> INSTRUCTIONS TO FOLLOW
After reading the data, copy it out in full and exactly.

───── RAW DATA ─────

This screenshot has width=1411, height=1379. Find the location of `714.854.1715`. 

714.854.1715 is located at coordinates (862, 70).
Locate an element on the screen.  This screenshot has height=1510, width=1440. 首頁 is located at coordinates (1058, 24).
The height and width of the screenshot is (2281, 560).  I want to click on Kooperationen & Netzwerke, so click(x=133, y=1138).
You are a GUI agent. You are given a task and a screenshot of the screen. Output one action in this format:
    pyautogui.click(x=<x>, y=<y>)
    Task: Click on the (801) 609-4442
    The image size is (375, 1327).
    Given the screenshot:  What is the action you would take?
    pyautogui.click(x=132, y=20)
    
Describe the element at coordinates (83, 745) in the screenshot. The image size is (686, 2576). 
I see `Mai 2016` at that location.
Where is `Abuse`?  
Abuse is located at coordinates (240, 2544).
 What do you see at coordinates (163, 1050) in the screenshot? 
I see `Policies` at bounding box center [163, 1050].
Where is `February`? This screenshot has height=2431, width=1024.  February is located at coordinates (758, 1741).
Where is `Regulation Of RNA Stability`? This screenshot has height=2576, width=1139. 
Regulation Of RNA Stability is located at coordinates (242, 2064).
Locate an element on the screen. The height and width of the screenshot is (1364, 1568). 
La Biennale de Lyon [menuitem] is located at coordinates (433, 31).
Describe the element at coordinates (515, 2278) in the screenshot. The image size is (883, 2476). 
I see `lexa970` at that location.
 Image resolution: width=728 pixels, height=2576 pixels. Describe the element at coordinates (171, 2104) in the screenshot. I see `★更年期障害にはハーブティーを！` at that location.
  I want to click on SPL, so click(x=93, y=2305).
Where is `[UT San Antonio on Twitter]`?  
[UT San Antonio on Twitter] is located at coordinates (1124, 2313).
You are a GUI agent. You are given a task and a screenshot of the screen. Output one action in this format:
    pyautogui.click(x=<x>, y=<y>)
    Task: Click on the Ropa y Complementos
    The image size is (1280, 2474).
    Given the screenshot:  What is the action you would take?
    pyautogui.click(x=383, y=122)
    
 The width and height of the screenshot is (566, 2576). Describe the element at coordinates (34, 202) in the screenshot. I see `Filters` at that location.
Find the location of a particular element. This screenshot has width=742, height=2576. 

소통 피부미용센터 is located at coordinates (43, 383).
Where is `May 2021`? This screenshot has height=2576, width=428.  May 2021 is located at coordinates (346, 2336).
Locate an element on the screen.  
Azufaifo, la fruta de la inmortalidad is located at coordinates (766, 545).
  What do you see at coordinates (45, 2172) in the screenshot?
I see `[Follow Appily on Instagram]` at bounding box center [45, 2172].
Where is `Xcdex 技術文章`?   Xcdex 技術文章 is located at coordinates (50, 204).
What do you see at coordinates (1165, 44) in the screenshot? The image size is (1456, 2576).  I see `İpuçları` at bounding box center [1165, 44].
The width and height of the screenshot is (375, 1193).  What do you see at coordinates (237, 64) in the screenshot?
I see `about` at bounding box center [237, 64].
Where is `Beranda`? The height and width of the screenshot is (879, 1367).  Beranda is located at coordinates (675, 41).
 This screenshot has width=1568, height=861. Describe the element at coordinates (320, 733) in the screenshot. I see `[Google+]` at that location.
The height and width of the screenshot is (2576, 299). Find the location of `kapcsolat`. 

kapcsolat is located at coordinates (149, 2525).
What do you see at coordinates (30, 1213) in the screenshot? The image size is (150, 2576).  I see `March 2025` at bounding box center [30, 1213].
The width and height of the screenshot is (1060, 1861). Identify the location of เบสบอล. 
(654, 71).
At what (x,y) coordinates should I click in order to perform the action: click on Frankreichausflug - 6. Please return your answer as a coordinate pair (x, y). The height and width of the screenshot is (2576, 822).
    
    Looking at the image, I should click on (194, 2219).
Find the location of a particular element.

─────

> EXERCISE RESPONSE
This screenshot has width=1411, height=1379. Find the location of `714.854.1715`. 

714.854.1715 is located at coordinates (862, 70).
Locate an element on the screen.  This screenshot has height=1510, width=1440. 首頁 is located at coordinates (1058, 24).
The height and width of the screenshot is (2281, 560).  I want to click on Kooperationen & Netzwerke, so click(x=133, y=1138).
You are a GUI agent. You are given a task and a screenshot of the screen. Output one action in this format:
    pyautogui.click(x=<x>, y=<y>)
    Task: Click on the (801) 609-4442
    The image size is (375, 1327).
    Given the screenshot:  What is the action you would take?
    pyautogui.click(x=132, y=20)
    
Describe the element at coordinates (83, 745) in the screenshot. The image size is (686, 2576). 
I see `Mai 2016` at that location.
Where is `Abuse`?  
Abuse is located at coordinates (240, 2544).
 What do you see at coordinates (163, 1050) in the screenshot? 
I see `Policies` at bounding box center [163, 1050].
Where is `February`? This screenshot has height=2431, width=1024.  February is located at coordinates (758, 1741).
Where is `Regulation Of RNA Stability`? This screenshot has height=2576, width=1139. 
Regulation Of RNA Stability is located at coordinates (242, 2064).
Locate an element on the screen. The height and width of the screenshot is (1364, 1568). 
La Biennale de Lyon [menuitem] is located at coordinates (433, 31).
Describe the element at coordinates (515, 2278) in the screenshot. The image size is (883, 2476). 
I see `lexa970` at that location.
 Image resolution: width=728 pixels, height=2576 pixels. Describe the element at coordinates (171, 2104) in the screenshot. I see `★更年期障害にはハーブティーを！` at that location.
  I want to click on SPL, so click(x=93, y=2305).
Where is `[UT San Antonio on Twitter]`?  
[UT San Antonio on Twitter] is located at coordinates (1124, 2313).
You are a GUI agent. You are given a task and a screenshot of the screen. Output one action in this format:
    pyautogui.click(x=<x>, y=<y>)
    Task: Click on the Ropa y Complementos
    The image size is (1280, 2474).
    Given the screenshot:  What is the action you would take?
    pyautogui.click(x=383, y=122)
    
 The width and height of the screenshot is (566, 2576). Describe the element at coordinates (34, 202) in the screenshot. I see `Filters` at that location.
Find the location of a particular element. This screenshot has width=742, height=2576. 

소통 피부미용센터 is located at coordinates (43, 383).
Where is `May 2021`? This screenshot has height=2576, width=428.  May 2021 is located at coordinates (346, 2336).
Locate an element on the screen.  
Azufaifo, la fruta de la inmortalidad is located at coordinates (766, 545).
  What do you see at coordinates (45, 2172) in the screenshot?
I see `[Follow Appily on Instagram]` at bounding box center [45, 2172].
Where is `Xcdex 技術文章`?   Xcdex 技術文章 is located at coordinates (50, 204).
What do you see at coordinates (1165, 44) in the screenshot? The image size is (1456, 2576).  I see `İpuçları` at bounding box center [1165, 44].
The width and height of the screenshot is (375, 1193).  What do you see at coordinates (237, 64) in the screenshot?
I see `about` at bounding box center [237, 64].
Where is `Beranda`? The height and width of the screenshot is (879, 1367).  Beranda is located at coordinates (675, 41).
 This screenshot has width=1568, height=861. Describe the element at coordinates (320, 733) in the screenshot. I see `[Google+]` at that location.
The height and width of the screenshot is (2576, 299). Find the location of `kapcsolat`. 

kapcsolat is located at coordinates (149, 2525).
What do you see at coordinates (30, 1213) in the screenshot? The image size is (150, 2576).  I see `March 2025` at bounding box center [30, 1213].
The width and height of the screenshot is (1060, 1861). Identify the location of เบสบอล. 
(654, 71).
At what (x,y) coordinates should I click in order to perform the action: click on Frankreichausflug - 6. Please return your answer as a coordinate pair (x, y). The height and width of the screenshot is (2576, 822).
    
    Looking at the image, I should click on (194, 2219).
Find the location of a particular element.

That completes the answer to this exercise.